[Stored data entries]
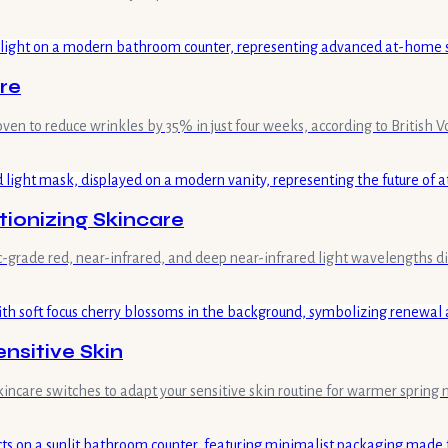
re
ven to reduce wrinkles by 35% in just four weeks, according to British V
ionizing Skincare
c-grade red, near-infrared, and deep near-infrared light wavelengths di
ensitive Skin
skincare switches to adapt your sensitive skin routine for warmer sprin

# [Problem requirements]
Skipping all images, print the data above a second time exactly.

# [Result of this exercise]
re
ven to reduce wrinkles by 35% in just four weeks, according to British V
ionizing Skincare
c-grade red, near-infrared, and deep near-infrared light wavelengths di
ensitive Skin
skincare switches to adapt your sensitive skin routine for warmer sprin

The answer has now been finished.